Exercise details: Exactly the lines below, starting with the one containing "(@Fra_Schizzo) segnalati" and going on through the one containing "TWINCONoiless: 50 - 1.080 l/min.", must be reproduced, both ends included, and no pictures with them.

Dataset entries:
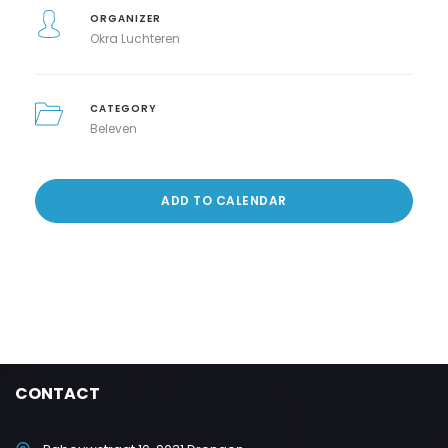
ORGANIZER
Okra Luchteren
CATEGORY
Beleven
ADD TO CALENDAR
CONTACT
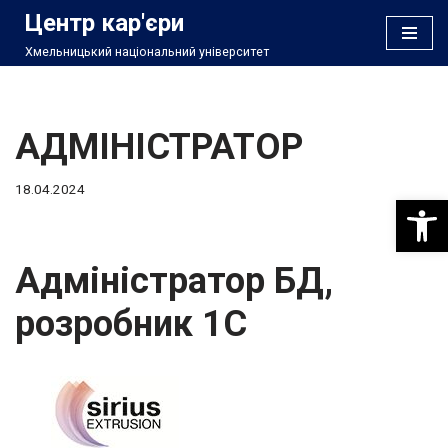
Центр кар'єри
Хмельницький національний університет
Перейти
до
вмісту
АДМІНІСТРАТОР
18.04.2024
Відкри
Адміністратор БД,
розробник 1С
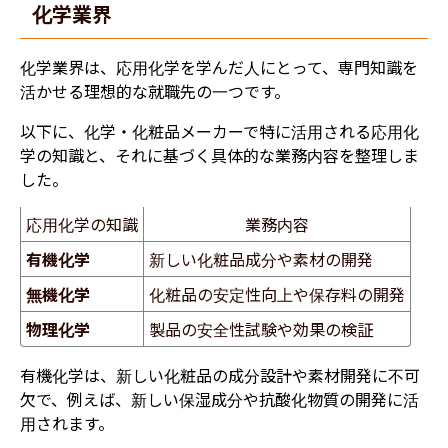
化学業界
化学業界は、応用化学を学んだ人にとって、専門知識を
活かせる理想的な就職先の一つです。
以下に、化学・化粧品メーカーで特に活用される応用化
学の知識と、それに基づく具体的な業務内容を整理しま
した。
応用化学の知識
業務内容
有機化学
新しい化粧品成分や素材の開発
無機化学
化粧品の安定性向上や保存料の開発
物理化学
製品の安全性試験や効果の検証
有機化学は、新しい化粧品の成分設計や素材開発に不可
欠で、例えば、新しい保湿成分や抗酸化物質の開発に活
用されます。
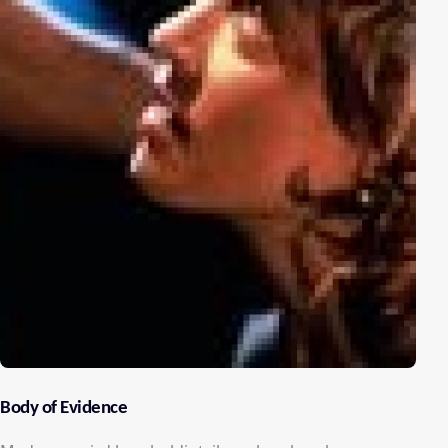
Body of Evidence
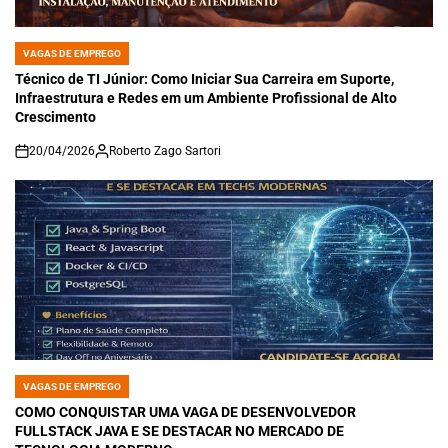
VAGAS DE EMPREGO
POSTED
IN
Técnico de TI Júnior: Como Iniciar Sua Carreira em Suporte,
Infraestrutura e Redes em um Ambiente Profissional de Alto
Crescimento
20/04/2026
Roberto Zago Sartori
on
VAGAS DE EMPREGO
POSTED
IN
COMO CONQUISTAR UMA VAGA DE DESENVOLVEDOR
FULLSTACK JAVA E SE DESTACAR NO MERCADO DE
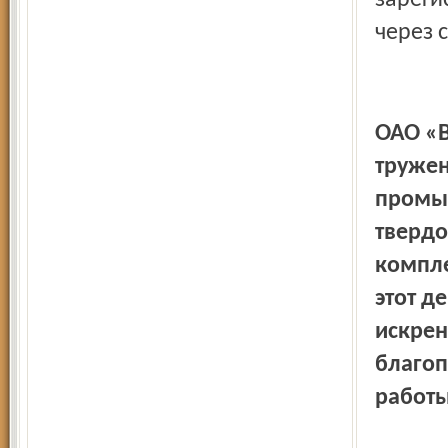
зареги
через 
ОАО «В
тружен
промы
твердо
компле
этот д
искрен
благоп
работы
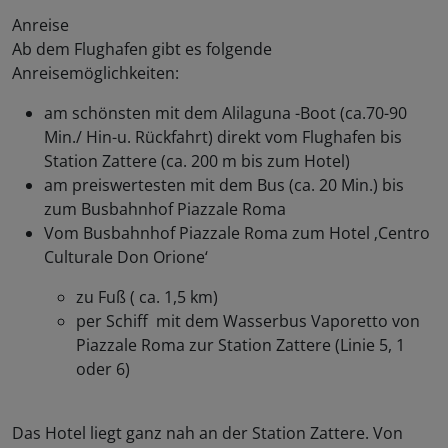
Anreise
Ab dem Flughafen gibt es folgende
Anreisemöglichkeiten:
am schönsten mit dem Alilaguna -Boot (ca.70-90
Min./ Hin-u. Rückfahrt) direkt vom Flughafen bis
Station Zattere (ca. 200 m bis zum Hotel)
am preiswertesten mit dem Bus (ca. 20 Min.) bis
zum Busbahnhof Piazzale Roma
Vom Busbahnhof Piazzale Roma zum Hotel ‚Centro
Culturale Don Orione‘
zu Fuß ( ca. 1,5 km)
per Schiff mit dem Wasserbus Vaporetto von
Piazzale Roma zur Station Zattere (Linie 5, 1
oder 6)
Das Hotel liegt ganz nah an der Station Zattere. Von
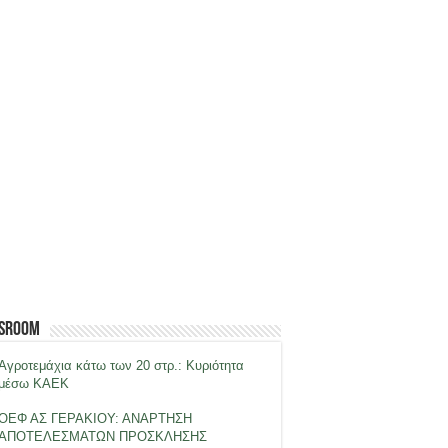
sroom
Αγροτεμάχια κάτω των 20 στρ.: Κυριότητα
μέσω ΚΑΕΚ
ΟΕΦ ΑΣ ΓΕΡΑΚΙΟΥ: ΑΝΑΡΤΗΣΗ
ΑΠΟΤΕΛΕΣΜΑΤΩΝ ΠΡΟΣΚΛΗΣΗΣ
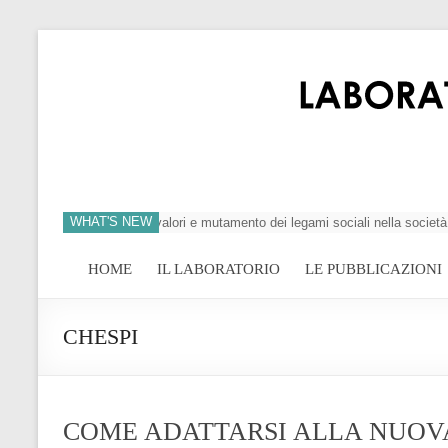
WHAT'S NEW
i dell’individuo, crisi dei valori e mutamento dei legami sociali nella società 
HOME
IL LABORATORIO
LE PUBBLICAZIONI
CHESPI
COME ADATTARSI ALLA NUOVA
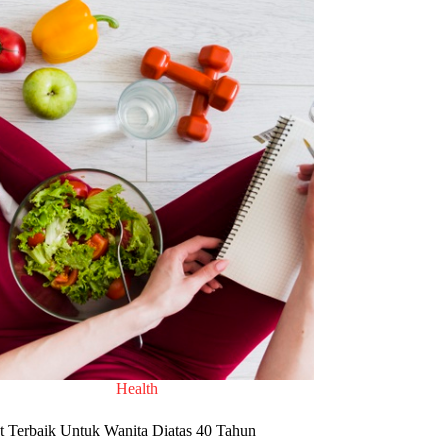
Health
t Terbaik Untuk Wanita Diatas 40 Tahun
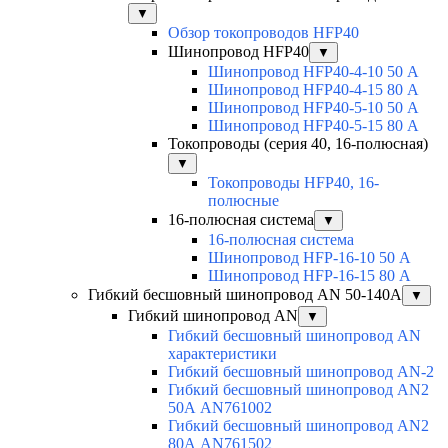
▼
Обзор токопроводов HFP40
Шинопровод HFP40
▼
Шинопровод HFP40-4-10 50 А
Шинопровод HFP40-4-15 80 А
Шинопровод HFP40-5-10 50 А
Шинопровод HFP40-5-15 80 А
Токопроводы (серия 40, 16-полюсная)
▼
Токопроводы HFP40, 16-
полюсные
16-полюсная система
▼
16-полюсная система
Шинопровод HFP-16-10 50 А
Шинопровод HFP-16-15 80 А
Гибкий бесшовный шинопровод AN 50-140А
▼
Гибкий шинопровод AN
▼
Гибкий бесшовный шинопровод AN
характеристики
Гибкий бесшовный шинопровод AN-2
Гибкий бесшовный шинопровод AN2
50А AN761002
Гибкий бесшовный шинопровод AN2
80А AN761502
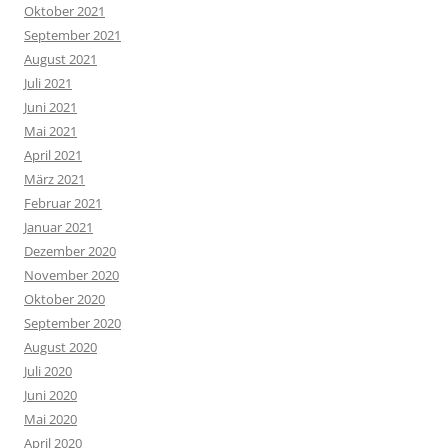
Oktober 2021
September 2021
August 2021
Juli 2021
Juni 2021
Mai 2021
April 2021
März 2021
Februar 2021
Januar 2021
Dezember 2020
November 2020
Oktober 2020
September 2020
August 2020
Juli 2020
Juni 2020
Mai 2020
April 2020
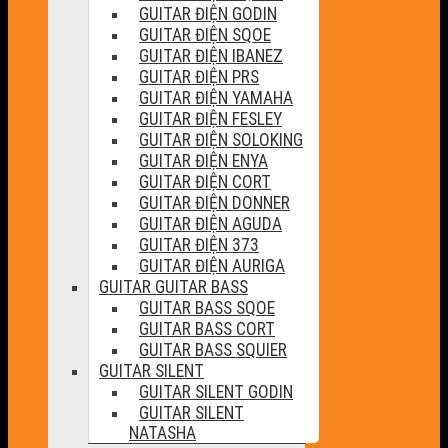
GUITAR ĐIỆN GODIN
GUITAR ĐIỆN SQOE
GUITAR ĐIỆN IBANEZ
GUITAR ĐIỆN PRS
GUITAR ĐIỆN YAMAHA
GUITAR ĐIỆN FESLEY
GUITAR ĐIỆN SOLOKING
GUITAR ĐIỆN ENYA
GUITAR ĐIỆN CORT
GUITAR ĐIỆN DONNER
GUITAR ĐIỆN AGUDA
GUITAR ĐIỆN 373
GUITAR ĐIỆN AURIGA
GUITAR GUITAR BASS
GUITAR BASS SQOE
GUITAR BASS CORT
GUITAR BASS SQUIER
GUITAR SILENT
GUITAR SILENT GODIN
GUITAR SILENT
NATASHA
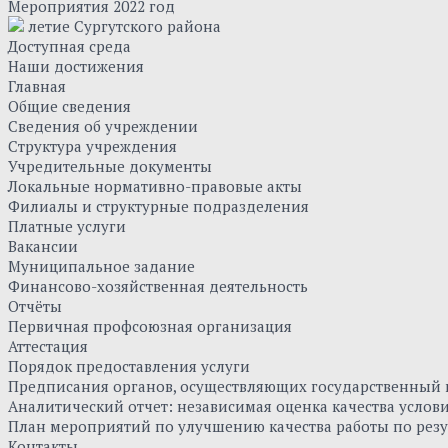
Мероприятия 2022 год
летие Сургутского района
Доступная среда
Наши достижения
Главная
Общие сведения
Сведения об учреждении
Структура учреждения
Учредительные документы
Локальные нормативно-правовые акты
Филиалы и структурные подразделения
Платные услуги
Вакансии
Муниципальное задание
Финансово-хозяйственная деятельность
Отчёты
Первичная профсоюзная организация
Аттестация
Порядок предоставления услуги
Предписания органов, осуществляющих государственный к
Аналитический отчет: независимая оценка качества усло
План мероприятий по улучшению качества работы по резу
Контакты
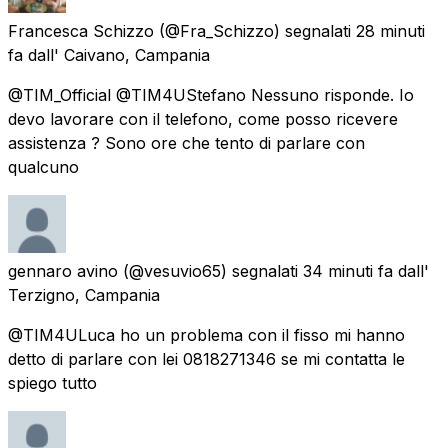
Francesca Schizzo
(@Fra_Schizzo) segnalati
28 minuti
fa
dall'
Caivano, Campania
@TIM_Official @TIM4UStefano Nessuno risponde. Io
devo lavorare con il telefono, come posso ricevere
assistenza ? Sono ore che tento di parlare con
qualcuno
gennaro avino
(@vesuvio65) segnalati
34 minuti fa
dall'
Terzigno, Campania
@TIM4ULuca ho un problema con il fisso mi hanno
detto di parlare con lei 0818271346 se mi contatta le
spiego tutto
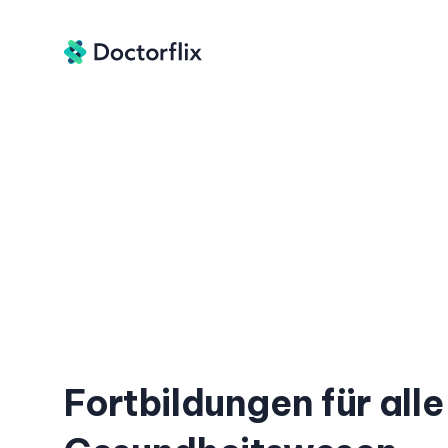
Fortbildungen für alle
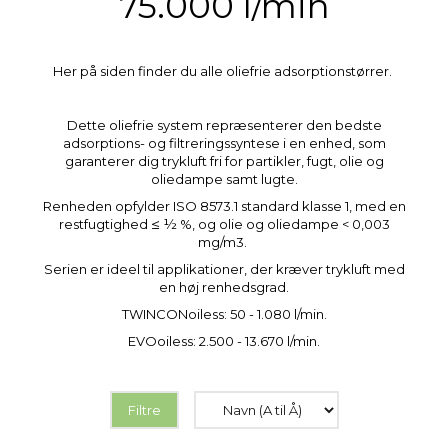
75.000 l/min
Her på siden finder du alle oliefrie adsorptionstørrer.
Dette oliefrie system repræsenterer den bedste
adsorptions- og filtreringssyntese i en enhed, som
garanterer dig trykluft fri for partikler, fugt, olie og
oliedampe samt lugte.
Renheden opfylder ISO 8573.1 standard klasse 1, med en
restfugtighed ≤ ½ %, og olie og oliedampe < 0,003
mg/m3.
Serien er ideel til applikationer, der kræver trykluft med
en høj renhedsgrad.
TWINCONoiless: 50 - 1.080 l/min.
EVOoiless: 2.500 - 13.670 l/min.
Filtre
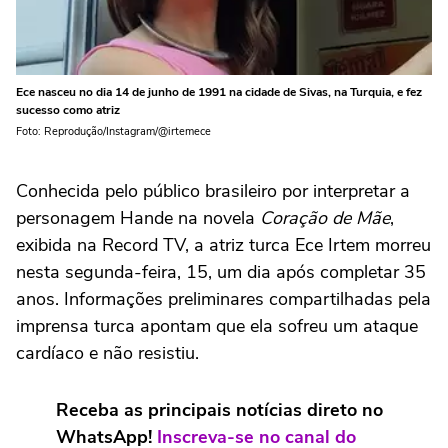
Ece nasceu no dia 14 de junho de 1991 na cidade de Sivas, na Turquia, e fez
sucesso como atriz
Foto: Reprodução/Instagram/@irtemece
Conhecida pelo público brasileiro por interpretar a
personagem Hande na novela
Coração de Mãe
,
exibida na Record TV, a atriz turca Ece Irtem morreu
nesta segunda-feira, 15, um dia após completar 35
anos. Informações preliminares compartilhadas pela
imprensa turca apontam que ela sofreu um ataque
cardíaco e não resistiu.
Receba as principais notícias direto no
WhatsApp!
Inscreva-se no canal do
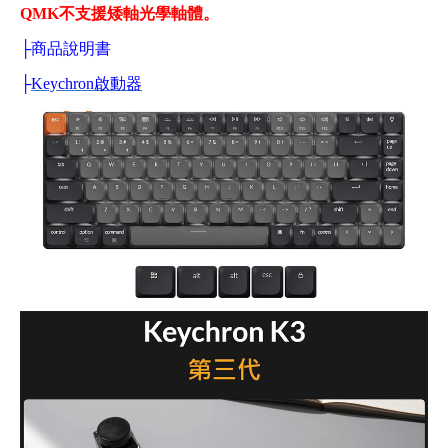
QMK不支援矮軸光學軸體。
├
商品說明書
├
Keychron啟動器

Task solution:
(@Fra_Schizzo) segnalati
28 minuti
fa
dall'
Caivano, Campania
@TIM_Official @TIM4UStefano Nessuno risponde. Io
devo lavorare con il telefono, come posso ricevere
assistenza ? Sono ore che tento di parlare con
qualcuno
gennaro avino
(@vesuvio65) segnalati
34 minuti fa
dall'
Terzigno, Campania
@TIM4ULuca ho un problema con il fisso mi hanno
detto di parlare con lei 0818271346 se mi contatta le
spiego tutto
Fortbildungen für alle
75.000 l/min
Her på siden finder du alle oliefrie adsorptionstørrer.
Dette oliefrie system repræsenterer den bedste
adsorptions- og filtreringssyntese i en enhed, som
garanterer dig trykluft fri for partikler, fugt, olie og
oliedampe samt lugte.
Renheden opfylder ISO 8573.1 standard klasse 1, med en
restfugtighed ≤ ½ %, og olie og oliedampe < 0,003
mg/m3.
Serien er ideel til applikationer, der kræver trykluft med
en høj renhedsgrad.
TWINCONoiless: 50 - 1.080 l/min.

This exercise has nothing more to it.